**What you need to do**
Please work out how many lines in the records below include the word "Sainte", and reply with that number only.

===== Supplied data =====

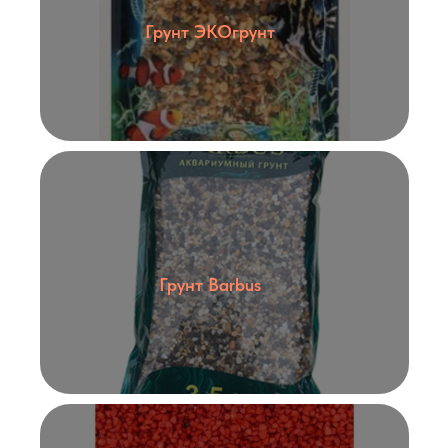
Грунт ЭКОгрунт
Грунт Barbus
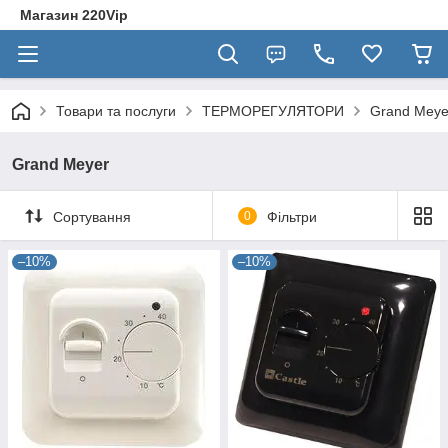
Магазин 220Vip
Товари та послуги
ТЕРМОРЕГУЛЯТОРИ
Grand Meye
Grand Meyer
Сортування
0
Фільтри
–10%
–10%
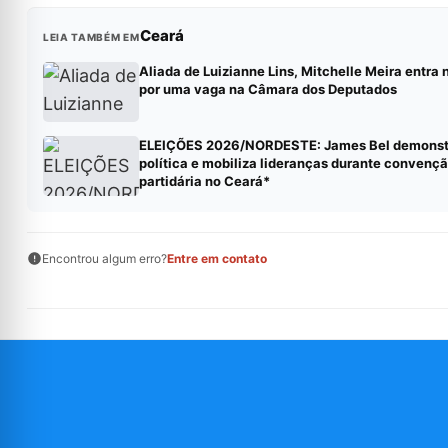
Ceará
LEIA TAMBÉM EM
Aliada de Luizianne Lins, Mitchelle Meira entra 
por uma vaga na Câmara dos Deputados
ELEIÇÕES 2026/NORDESTE: James Bel demonstr
política e mobiliza lideranças durante convenç
partidária no Ceará*
Encontrou algum erro?
Entre em contato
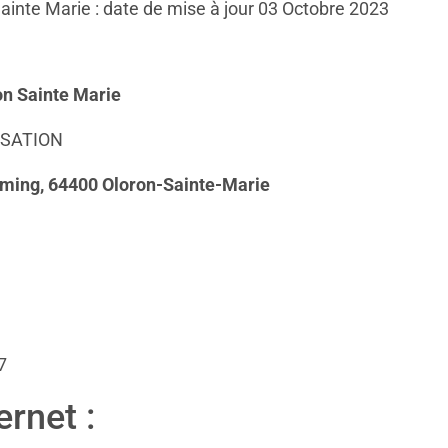
ainte Marie : date de mise à jour 03 Octobre 2023
on Sainte Marie
ISATION
ming, 64400 Oloron-Sainte-Marie
7
rnet :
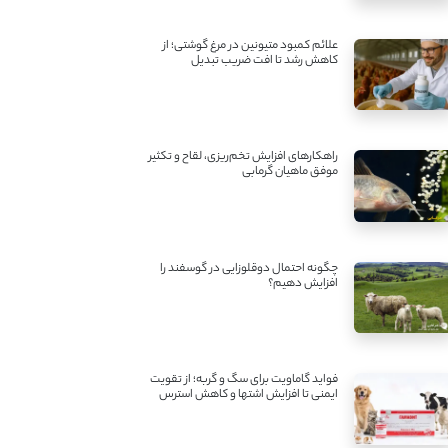
علائم کمبود متیونین در مرغ گوشتی؛ از
کاهش رشد تا افت ضریب تبدیل
راهکارهای افزایش تخم‌ریزی، لقاح و تکثیر
موفق ماهیان گرمابی
چگونه احتمال دوقلوزایی در گوسفند را
افزایش دهیم؟
فواید گاماویت برای سگ و گربه؛ از تقویت
ایمنی تا افزایش اشتها و کاهش استرس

=====

**Solution to the exercise**
2